- REQUIRED ACTION:
Across the entries that follow, count the lines with the string "járda" and reply with that count alone.

*** GIVEN ENTRIES ***

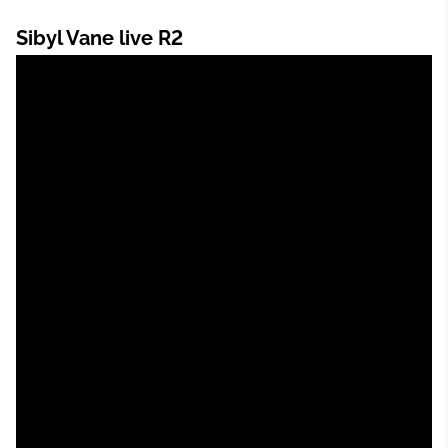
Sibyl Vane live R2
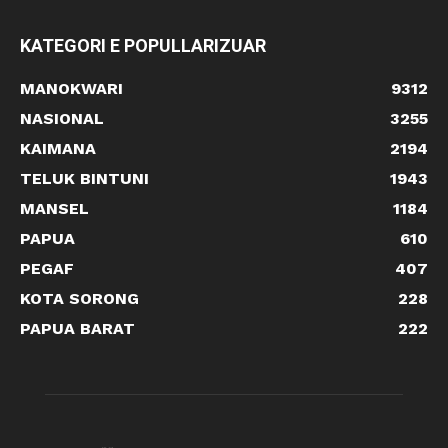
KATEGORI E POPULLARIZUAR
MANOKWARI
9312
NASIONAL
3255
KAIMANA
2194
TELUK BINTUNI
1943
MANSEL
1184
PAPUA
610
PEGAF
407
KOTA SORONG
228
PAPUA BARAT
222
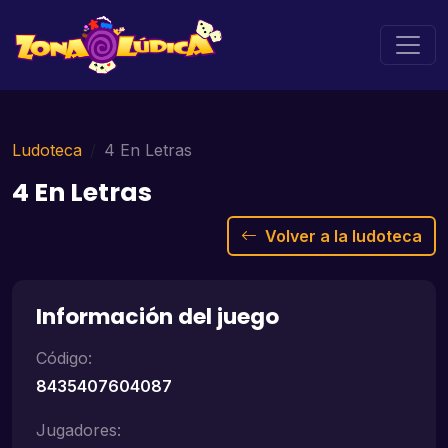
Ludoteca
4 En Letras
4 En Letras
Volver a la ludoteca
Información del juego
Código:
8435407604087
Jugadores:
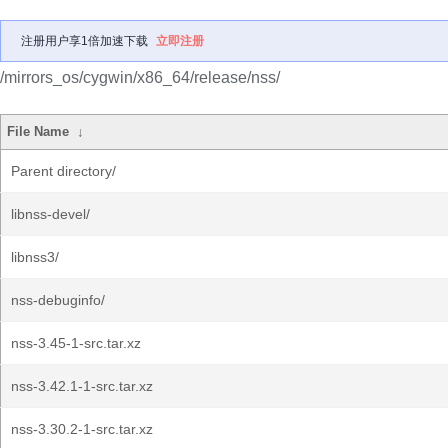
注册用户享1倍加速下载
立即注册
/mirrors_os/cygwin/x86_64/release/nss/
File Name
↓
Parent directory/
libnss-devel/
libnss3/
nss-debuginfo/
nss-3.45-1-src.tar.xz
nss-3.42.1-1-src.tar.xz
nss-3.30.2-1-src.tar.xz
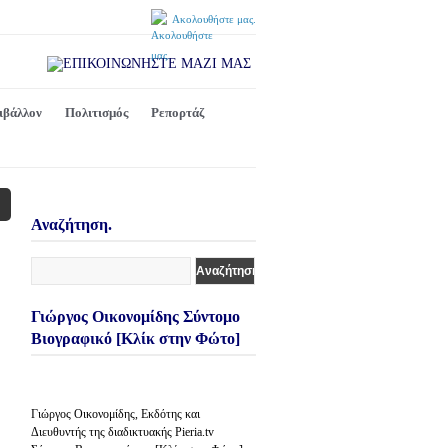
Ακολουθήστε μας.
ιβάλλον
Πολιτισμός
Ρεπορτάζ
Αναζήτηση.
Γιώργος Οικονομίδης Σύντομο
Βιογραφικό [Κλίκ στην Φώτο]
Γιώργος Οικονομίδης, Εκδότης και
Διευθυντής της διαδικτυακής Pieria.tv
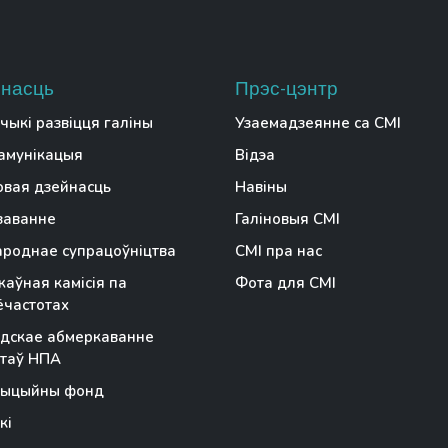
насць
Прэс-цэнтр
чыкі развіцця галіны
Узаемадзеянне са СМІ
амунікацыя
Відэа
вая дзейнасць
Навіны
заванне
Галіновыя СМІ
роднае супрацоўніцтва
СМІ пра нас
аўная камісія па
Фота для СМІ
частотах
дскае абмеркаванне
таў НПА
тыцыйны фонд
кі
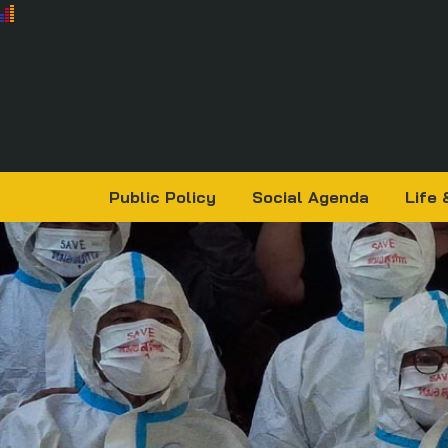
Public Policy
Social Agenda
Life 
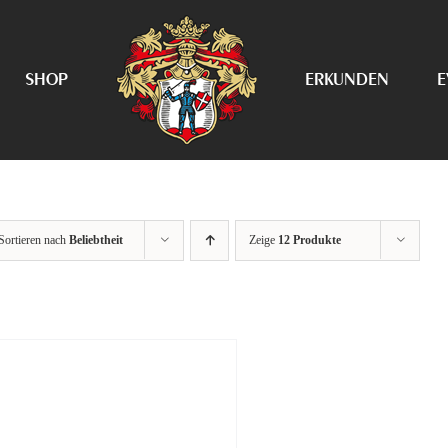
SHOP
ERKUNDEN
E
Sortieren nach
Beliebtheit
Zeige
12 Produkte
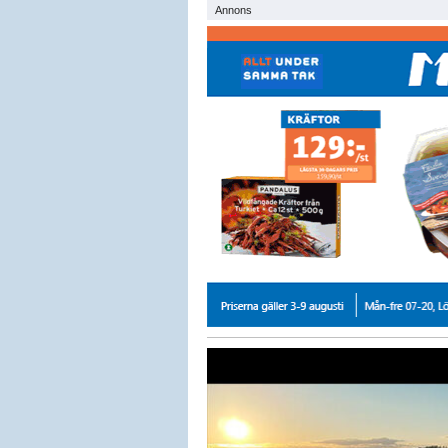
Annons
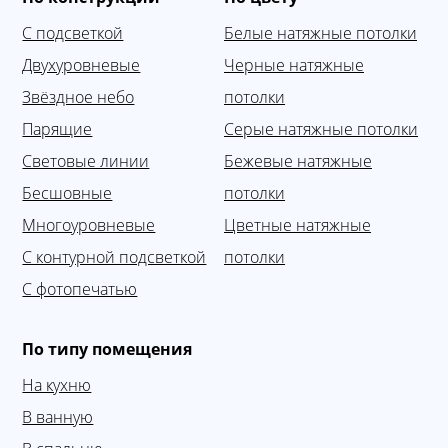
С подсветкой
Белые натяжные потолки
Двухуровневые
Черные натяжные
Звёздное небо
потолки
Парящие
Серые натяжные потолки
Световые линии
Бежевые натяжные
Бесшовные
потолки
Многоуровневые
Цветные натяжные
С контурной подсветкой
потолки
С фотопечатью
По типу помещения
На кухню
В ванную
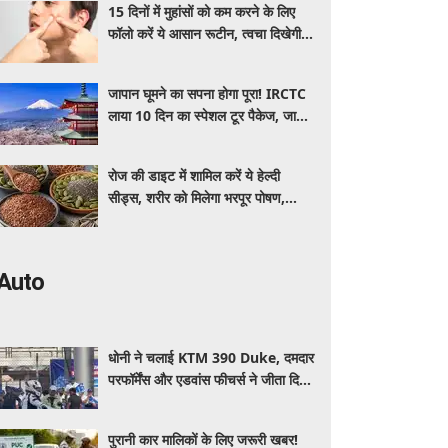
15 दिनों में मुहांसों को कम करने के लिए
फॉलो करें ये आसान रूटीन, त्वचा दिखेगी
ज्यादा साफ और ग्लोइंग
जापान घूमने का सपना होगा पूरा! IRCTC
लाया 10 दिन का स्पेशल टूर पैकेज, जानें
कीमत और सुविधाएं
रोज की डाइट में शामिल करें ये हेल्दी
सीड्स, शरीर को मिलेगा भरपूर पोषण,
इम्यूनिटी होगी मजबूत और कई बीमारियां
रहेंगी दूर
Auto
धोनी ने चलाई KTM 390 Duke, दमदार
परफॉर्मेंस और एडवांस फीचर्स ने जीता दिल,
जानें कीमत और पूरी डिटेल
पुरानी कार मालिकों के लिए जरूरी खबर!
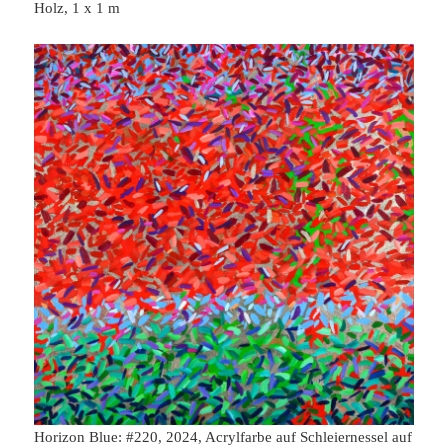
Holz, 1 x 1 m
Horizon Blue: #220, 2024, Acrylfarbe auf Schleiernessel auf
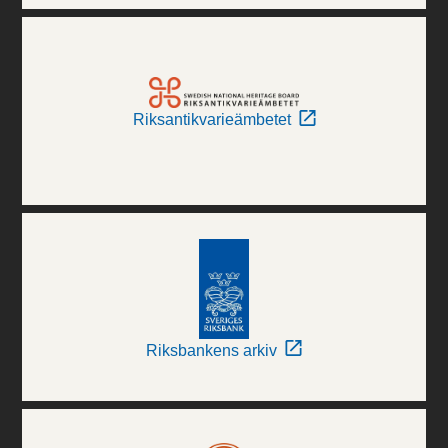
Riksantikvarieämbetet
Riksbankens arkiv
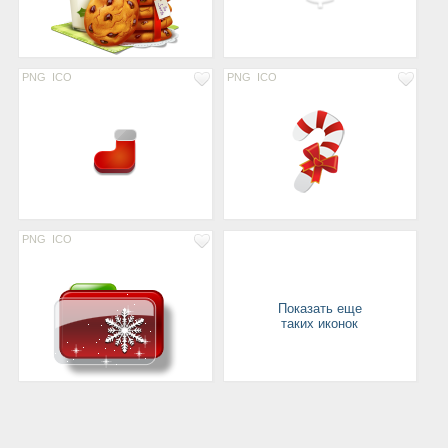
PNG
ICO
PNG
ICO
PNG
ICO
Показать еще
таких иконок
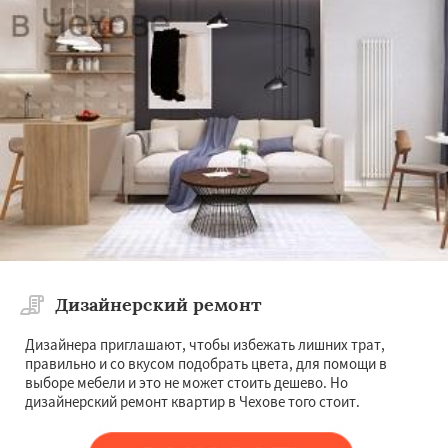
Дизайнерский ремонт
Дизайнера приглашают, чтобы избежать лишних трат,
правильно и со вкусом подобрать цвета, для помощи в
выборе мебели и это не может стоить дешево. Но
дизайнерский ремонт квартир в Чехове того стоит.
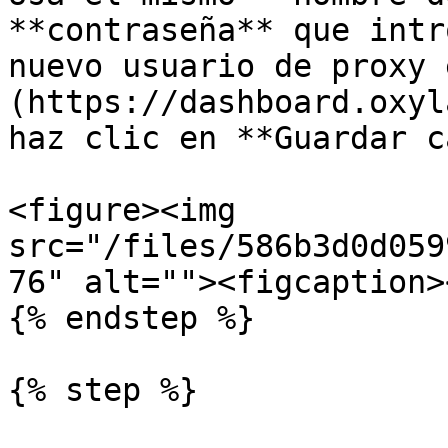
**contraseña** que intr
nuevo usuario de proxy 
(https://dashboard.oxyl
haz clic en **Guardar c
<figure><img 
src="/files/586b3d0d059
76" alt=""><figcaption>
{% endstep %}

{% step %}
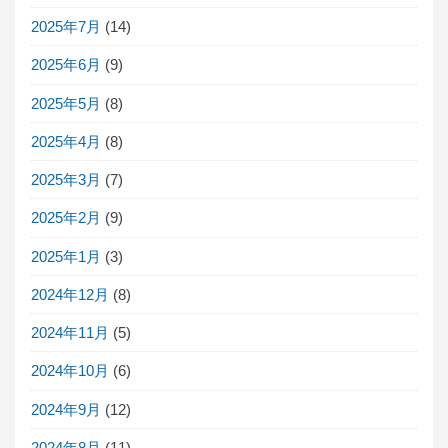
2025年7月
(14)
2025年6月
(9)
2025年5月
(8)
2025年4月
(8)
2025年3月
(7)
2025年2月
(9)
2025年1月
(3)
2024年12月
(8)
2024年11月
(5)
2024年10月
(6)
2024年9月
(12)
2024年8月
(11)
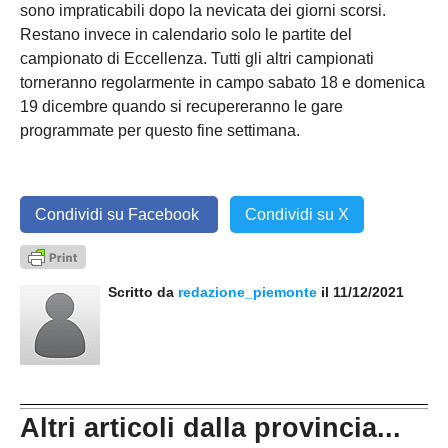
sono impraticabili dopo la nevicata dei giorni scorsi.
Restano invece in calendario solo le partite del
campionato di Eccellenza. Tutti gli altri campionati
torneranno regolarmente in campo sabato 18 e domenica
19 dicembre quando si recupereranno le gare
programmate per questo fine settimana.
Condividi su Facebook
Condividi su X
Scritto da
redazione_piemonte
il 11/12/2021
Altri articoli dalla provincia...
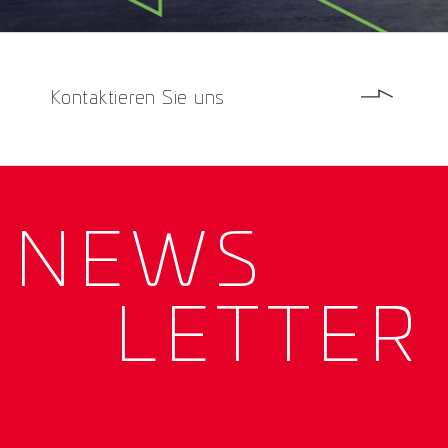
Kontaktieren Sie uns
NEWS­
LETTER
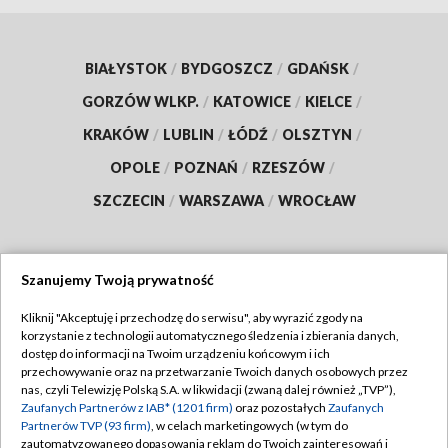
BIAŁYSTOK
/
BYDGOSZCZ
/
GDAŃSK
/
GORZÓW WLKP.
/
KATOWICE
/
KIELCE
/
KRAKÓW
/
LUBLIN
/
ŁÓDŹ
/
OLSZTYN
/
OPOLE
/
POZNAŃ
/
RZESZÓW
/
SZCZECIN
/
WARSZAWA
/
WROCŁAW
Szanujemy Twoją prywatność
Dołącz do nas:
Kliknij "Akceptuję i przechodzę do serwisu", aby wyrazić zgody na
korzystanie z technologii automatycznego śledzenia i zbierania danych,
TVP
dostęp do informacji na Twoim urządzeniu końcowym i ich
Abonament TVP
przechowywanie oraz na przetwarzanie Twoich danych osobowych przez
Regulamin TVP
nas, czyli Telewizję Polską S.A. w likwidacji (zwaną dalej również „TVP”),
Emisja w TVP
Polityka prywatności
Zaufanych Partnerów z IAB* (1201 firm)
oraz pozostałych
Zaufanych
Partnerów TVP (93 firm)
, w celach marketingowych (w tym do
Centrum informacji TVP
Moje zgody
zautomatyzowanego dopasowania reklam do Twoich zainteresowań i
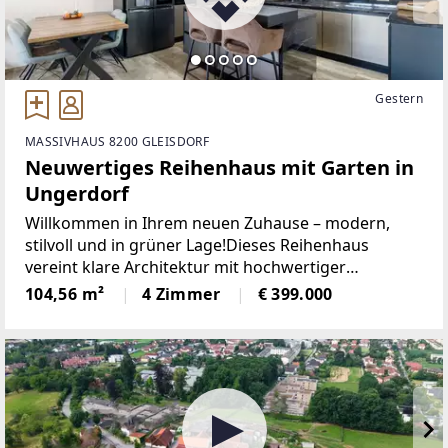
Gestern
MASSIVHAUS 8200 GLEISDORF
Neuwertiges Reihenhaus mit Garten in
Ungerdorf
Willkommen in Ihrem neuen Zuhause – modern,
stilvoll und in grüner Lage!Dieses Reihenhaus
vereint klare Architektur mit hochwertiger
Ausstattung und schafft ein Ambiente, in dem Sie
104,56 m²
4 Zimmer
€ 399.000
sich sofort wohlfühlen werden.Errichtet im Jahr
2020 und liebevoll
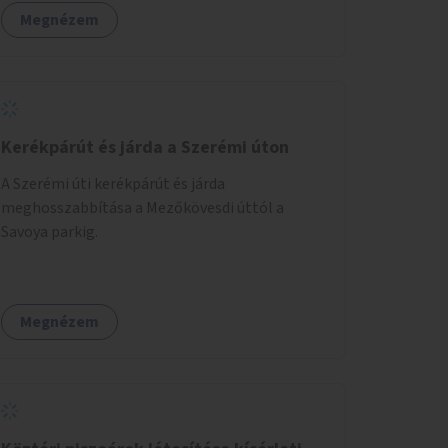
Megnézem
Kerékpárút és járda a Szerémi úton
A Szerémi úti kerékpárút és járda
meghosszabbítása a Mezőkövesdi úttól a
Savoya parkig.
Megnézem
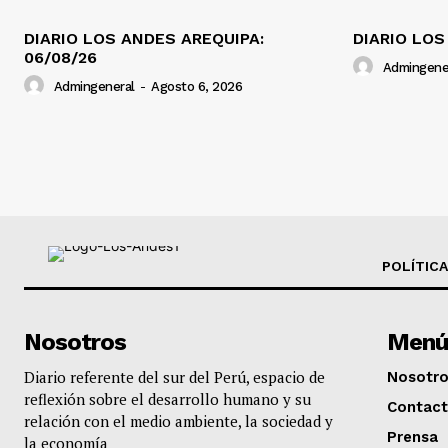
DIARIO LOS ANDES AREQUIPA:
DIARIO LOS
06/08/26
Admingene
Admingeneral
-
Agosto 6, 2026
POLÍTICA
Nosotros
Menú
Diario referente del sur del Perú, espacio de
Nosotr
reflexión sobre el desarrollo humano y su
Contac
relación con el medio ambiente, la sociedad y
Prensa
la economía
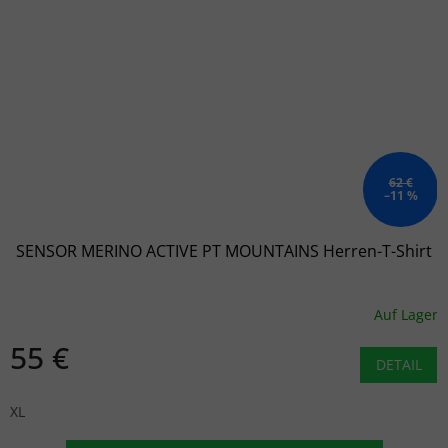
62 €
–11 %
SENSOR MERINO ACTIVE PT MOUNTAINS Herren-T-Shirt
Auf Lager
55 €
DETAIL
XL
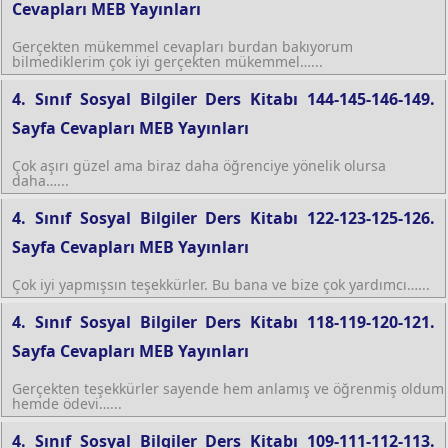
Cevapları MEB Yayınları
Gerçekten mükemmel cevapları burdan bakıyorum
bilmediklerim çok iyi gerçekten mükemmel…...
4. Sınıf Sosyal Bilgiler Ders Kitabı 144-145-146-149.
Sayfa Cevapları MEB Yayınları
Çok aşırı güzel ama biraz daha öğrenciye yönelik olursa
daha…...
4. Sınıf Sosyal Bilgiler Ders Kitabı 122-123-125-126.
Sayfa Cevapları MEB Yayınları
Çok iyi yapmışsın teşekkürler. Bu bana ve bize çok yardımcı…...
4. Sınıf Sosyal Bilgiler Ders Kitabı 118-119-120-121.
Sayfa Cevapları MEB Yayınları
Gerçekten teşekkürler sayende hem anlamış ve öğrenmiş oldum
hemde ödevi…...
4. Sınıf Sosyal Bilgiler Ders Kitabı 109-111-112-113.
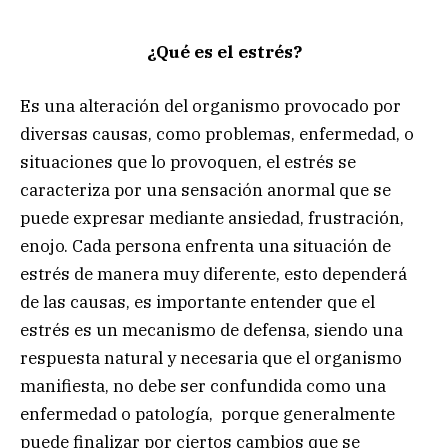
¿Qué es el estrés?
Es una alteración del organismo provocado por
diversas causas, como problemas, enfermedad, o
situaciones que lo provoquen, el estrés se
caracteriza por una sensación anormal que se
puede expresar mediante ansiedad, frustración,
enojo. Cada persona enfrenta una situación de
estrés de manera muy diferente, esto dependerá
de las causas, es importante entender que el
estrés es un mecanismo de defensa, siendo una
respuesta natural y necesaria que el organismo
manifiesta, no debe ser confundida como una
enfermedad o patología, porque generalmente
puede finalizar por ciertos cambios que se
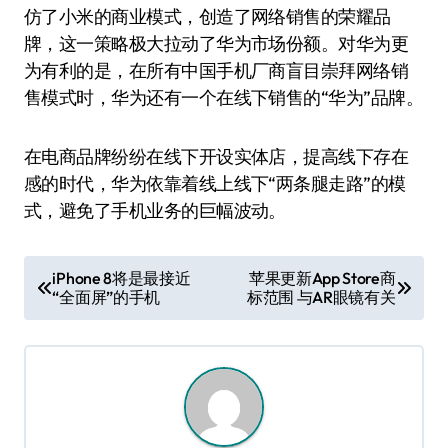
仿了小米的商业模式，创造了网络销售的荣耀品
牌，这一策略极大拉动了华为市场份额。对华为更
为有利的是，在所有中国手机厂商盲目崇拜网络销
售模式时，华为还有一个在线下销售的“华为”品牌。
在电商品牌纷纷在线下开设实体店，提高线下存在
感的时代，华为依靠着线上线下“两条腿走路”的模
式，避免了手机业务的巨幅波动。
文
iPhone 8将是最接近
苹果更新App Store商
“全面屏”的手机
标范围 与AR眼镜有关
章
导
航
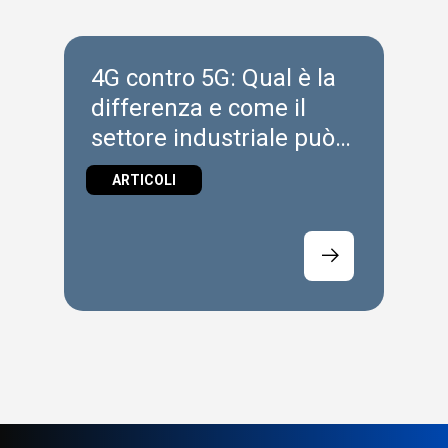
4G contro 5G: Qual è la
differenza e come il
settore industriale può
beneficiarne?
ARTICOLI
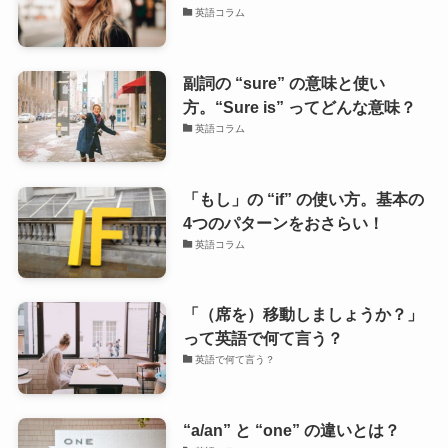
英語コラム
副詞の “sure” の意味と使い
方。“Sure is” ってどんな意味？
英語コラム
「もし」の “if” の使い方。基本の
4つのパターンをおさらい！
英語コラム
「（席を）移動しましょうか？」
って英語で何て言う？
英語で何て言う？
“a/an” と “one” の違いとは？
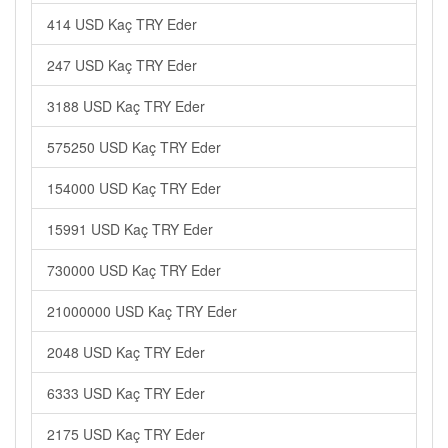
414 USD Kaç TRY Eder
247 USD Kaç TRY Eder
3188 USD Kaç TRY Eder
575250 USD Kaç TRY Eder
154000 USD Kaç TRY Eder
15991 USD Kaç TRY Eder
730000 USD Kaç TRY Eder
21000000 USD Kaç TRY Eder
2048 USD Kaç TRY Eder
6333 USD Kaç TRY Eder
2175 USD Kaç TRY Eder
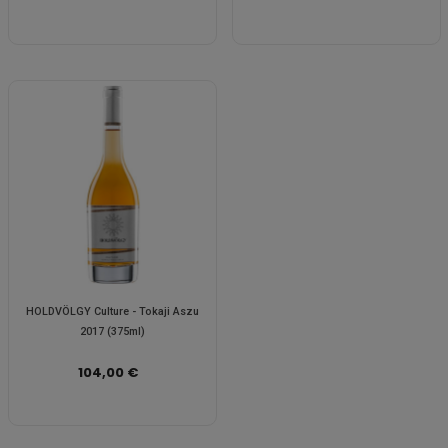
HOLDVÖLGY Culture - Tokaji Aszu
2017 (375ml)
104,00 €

*** End of GIVEN ENTRIES ***

- ANSWER TO THE EXERCISE:
2